The researchers in the education attainment paper and that includes academics and scientists working for 23andMe make a point the media fails to mention.
“We recognize that returning individual genomic “results” can be a fun way to engage people in research and other projects and to stoke their interest in, and educate them about, genomics. But it is important that participants/users understand that these individual results are not meaningful predictions and should be regarded essentially as entertainment. Failure to make this point clearly risks sowing confusion and undermining trust in genetics research.”
GWAS are a powerful tool helping us understand the relationship between nature and nurture, but as with any tool, it has both limitations and moments of great utility.
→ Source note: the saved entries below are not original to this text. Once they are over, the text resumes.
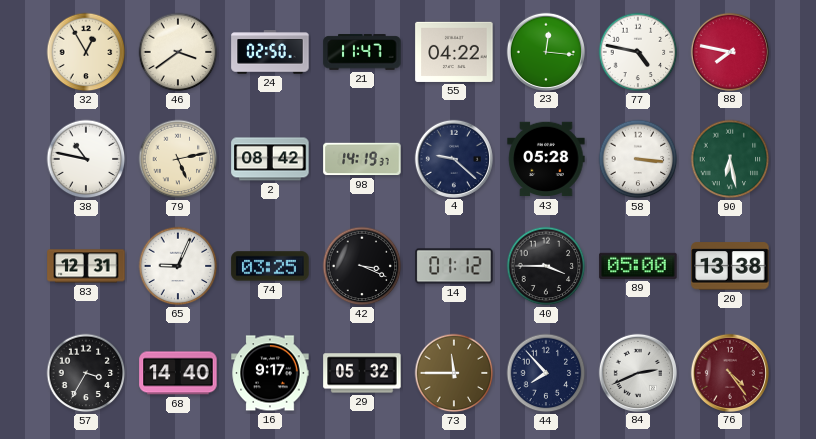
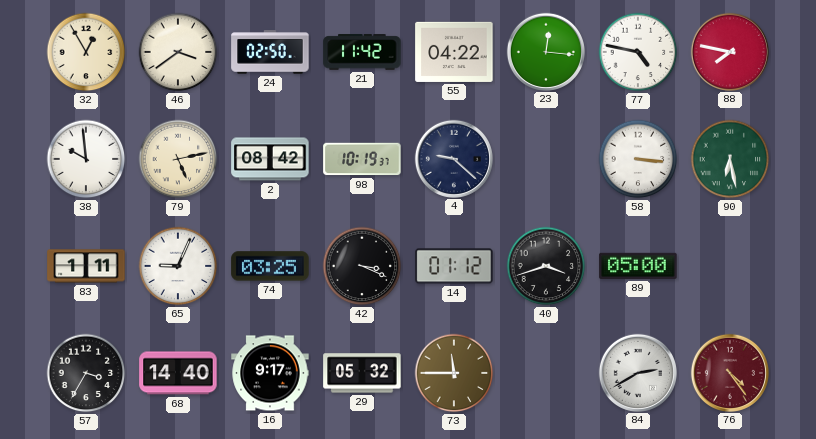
21: 11:47 -> 11:42
38: 10:47 -> 9:59
98: 14:19 -> 10:19
43: 05:28 -> none
83: 12:31 -> 1:11
40: 3:45 -> 3:42
20: 13:38 -> none
44: 7:53 -> none
84: 2:41 -> 2:40
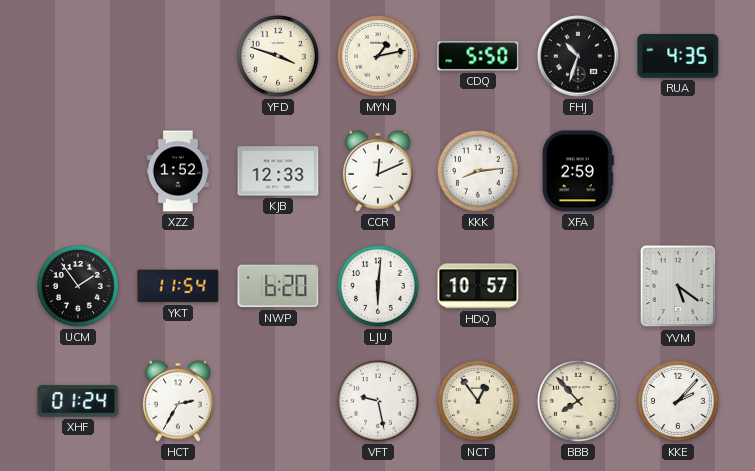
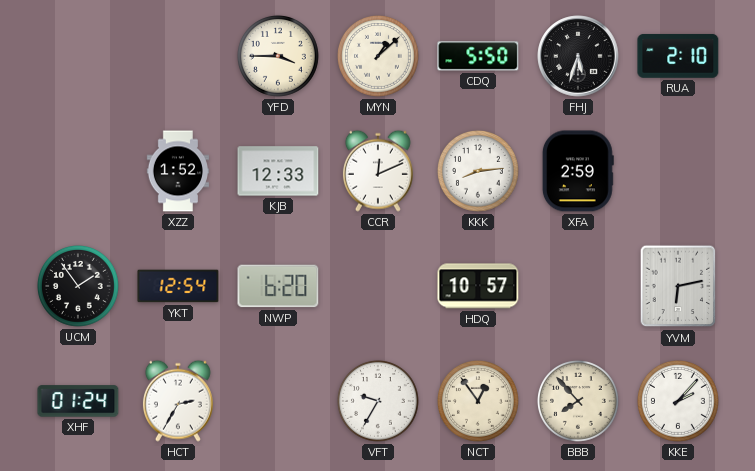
YFD: 3:48 -> 3:45
MYN: 1:13 -> 1:08
FHJ: 10:33 -> 5:33
RUA: 4:35 -> 2:10
YKT: 11:54 -> 12:54
LJU: 6:01 -> none
YVM: 5:21 -> 6:13
VFT: 9:28 -> 9:35
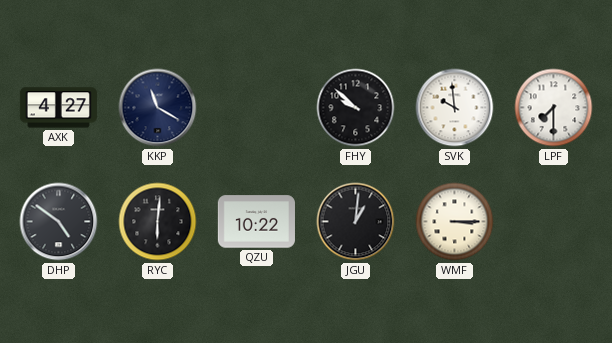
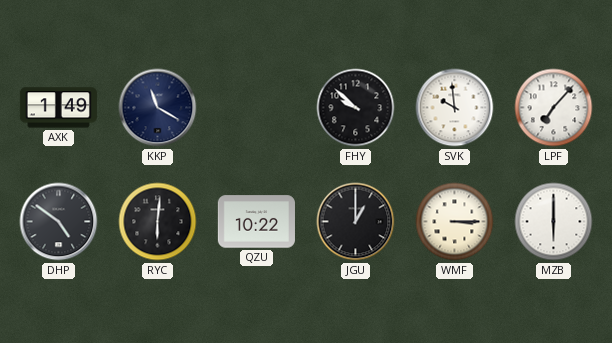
AXK: 4:27 -> 1:49
LPF: 7:30 -> 7:07
JGU: 1:01 -> 1:00
MZB: none -> 6:00
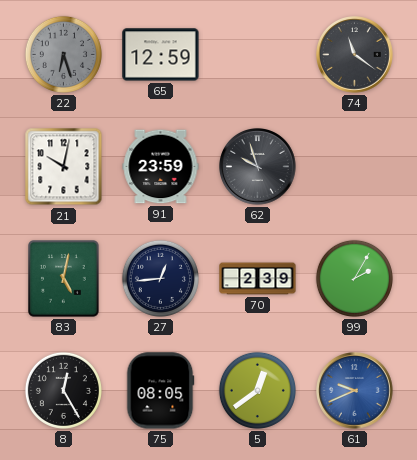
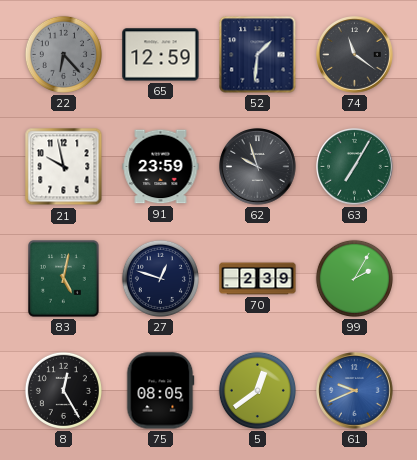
22: 6:27 -> 6:23
52: none -> 1:31
21: 10:02 -> 9:58
63: none -> 7:05
27: 12:44 -> 12:48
Hopefully, you can navigate between the two and understand for yourself what the science is telling us.
 Other markers of genetic variations besides SNPs can be used, but the methodology remains the same.
 This particular formula is called the Bonferroni correction and lowers the p-value based upon how many statistical tests were performed; p-value/number of statistical tests conducted. There are other formulas used to correct for multiple statistical testing, but a GWAS has to use some form of correction to be statistically valid.
Sources: The original spark for this explainer comes from Gene Discovery and Polygenic Prediction from a genome-wide association study of educational attainment in 1.1 million individuals Nature Genetics DOI: 10.1038/s-41588-018-0147-3. It comes with an excellent explainer of its own which helped me understand and translate an interesting study. I also made use of a chapter on GWAS studies found on PLoS.